Oculus Rift VR Headset, developed by Palmer Luckey
Kamal Sinclair, New Frontier Senior Manager
What is the business model? Who are the stakeholders? Who is the audience? Where is the infrastructure? What are the revenue thresholds? Who are the players?
The Sundance Institute New Frontier program supports artists and projects experimenting with story designs that are between two and ten years ahead of their audience and industry, so we get these questions all the time. In most cases the answers are not immediately clear, because they are being discovered through experimentation, failure, refinement, audience/customer development, etc. These unanswered questions arise in most innovation related spaces, because the marketplace is not yet understood or defined. This lack of infrastructure always creates tension between our fear of risk and the potential for success.
We don’t want to fail, but we also don’t want to miss an opportunity like the third guy at Apple (who gave up ownership in what became a multi-billion dollar company for fear of $15k liability in start-up debt). We want to play it safe by following industry norms, but don’t want to become antiquated by disruptive innovations like Blockbusters or Tower Records (which both failed to react to digital distribution and lost out to Netflix and iTunes). More viscerally, we don’t want to miss being part of a creative revolution.
Since 2007, New Frontier has been a great R&D space for those innovating the art of story at the convergence of all the creative disciplines and technology. It has provided space for experimentation, cultivated a community of fringe creators, created visibility for projects, and given “credibility” to emerging story designs. It’s allowed space for testing new business models. For example, Jonathan Harris explored the idea of creating scarcity for interactive movies by ticketing access and limited the number of tickets sold with his film, I Love Your Work. It’s also helped artists and designers collaborate to refine story-enabling technology. For example, Nonny de la Pena used a prototype of Palmer Luckey’s virtual reality headset at the New Frontier exhibition in 2012 with her project Hunger in Los Angeles. In 2014, that same technology returned in the much-refined form of the Oculus Rift in the exhibition of Chris Milk’s Sound and Vision, James George/Jonathan Minard’s Clouds and CCP Games’ Eve: Valkyrie.
Now we are seeing the program grow beyond an R&D space to a bona fide marketplace. Going back to Palmer Luckey–he first came to us as a 19-year-old USC student with a great prototype and returned two years later with a product that just received 75 million in investments and is being hailed as a radical game changer for both the gaming and film industry.

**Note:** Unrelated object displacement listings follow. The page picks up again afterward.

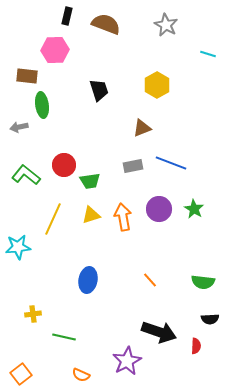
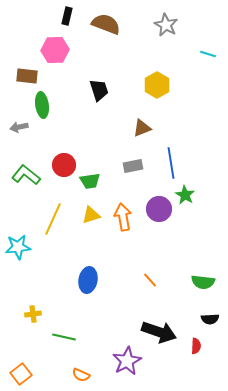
blue line: rotated 60 degrees clockwise
green star: moved 9 px left, 14 px up
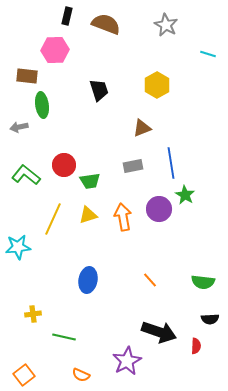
yellow triangle: moved 3 px left
orange square: moved 3 px right, 1 px down
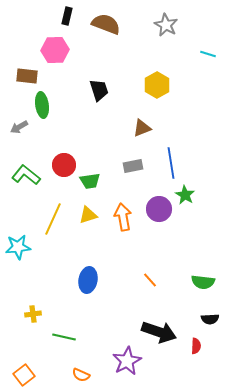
gray arrow: rotated 18 degrees counterclockwise
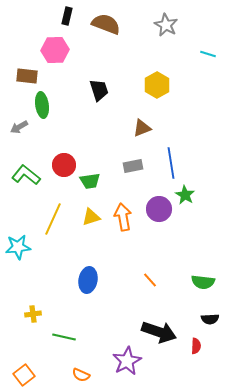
yellow triangle: moved 3 px right, 2 px down
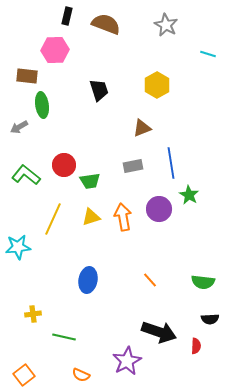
green star: moved 4 px right
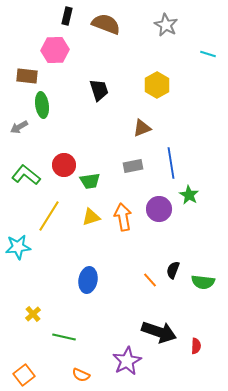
yellow line: moved 4 px left, 3 px up; rotated 8 degrees clockwise
yellow cross: rotated 35 degrees counterclockwise
black semicircle: moved 37 px left, 49 px up; rotated 114 degrees clockwise
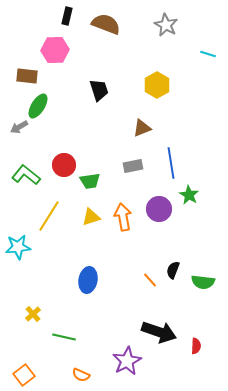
green ellipse: moved 4 px left, 1 px down; rotated 40 degrees clockwise
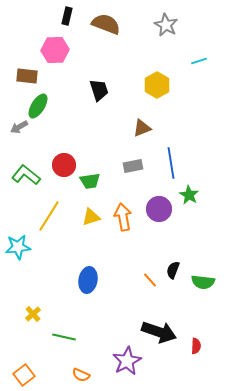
cyan line: moved 9 px left, 7 px down; rotated 35 degrees counterclockwise
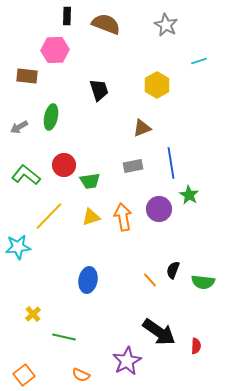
black rectangle: rotated 12 degrees counterclockwise
green ellipse: moved 13 px right, 11 px down; rotated 20 degrees counterclockwise
yellow line: rotated 12 degrees clockwise
black arrow: rotated 16 degrees clockwise
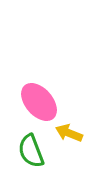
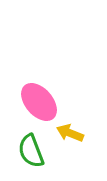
yellow arrow: moved 1 px right
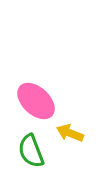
pink ellipse: moved 3 px left, 1 px up; rotated 6 degrees counterclockwise
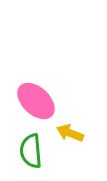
green semicircle: rotated 16 degrees clockwise
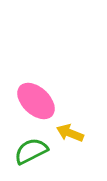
green semicircle: rotated 68 degrees clockwise
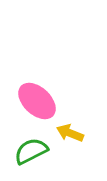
pink ellipse: moved 1 px right
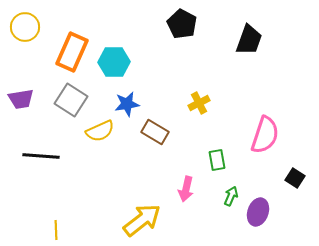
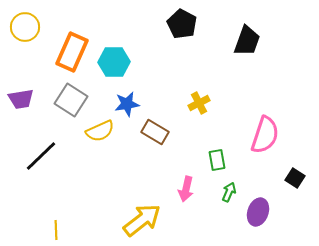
black trapezoid: moved 2 px left, 1 px down
black line: rotated 48 degrees counterclockwise
green arrow: moved 2 px left, 4 px up
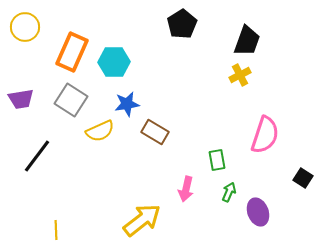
black pentagon: rotated 12 degrees clockwise
yellow cross: moved 41 px right, 28 px up
black line: moved 4 px left; rotated 9 degrees counterclockwise
black square: moved 8 px right
purple ellipse: rotated 40 degrees counterclockwise
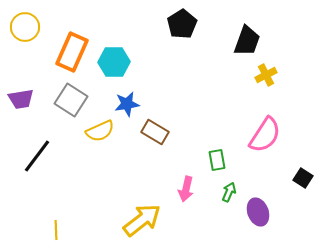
yellow cross: moved 26 px right
pink semicircle: rotated 15 degrees clockwise
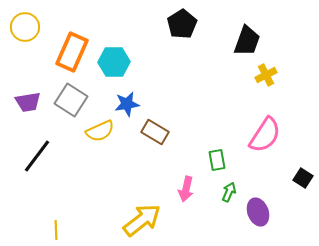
purple trapezoid: moved 7 px right, 3 px down
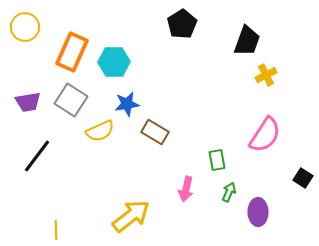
purple ellipse: rotated 20 degrees clockwise
yellow arrow: moved 11 px left, 4 px up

New Frontier is attracting “buyers” from diverse industries making it an exciting convergence marketplace, which makes sense for these new story designs that often cross many audiences on multiple platforms and mediums. We are seeing “buyers” come from film/TV, music, tech, gaming, social media, consumer brands, and the art market (i.e. museums, auction houses and collectors); as well as “contributions” from foundations, education institutions, philanthropists, social entrepreneurs, and community organizations.
What’s being bought and sold?
The projects that have come through the New Frontier programs have “sold” in a diversity of ways: via traditional revenue thresholds (i.e. box office) and emerging ones (i.e. Vine art sales), as whole entities and in parts, and directly to their audiences and to major companies. But to answer that question more explicitly, New Frontier artists are making money by selling the following: physical art (i.e. Doug Aitken’s The Source: Evolving sold to The Maurice Marciano Family Foundation), temporary exhibition licenses (i.e. Question Bridge: Black Males licensed the video installation to thirty museums and art spaces), digital art with no hardware associated (i.e. a domain name or software), memberships to story platforms, tickets to live and virtual experiences, physical and virtual games, advertising space, merchandise, phone and tablet apps, eBooks and physical books, music file downloads, film/TV/digital development and distribution rights, sponsorships, and more. They are charging performance, speaking and appearance fees, and taking commissions. Additionally, they have attracted philanthropic investments from major foundations, individual donors, and mission aligned organizations and communities; as well as attracted equity investments in patented technology/methodologies or trademarked platforms.
Over the last 30 years, Sundance Institute has fulfilled its mission to bring independent films to audiences by both presenting work to the 60k or so people who make their way to Park City every year, but also by cultivating a marketplace for these films at the Festival, so they reach millions of people through global distribution. Following that tradition, 2014 marks New Frontier’s emergence as a marketplace for these new forms of storytelling. This is part of a broader moment in the field at large, where the audience and industry are starting to catch up to these story pioneers.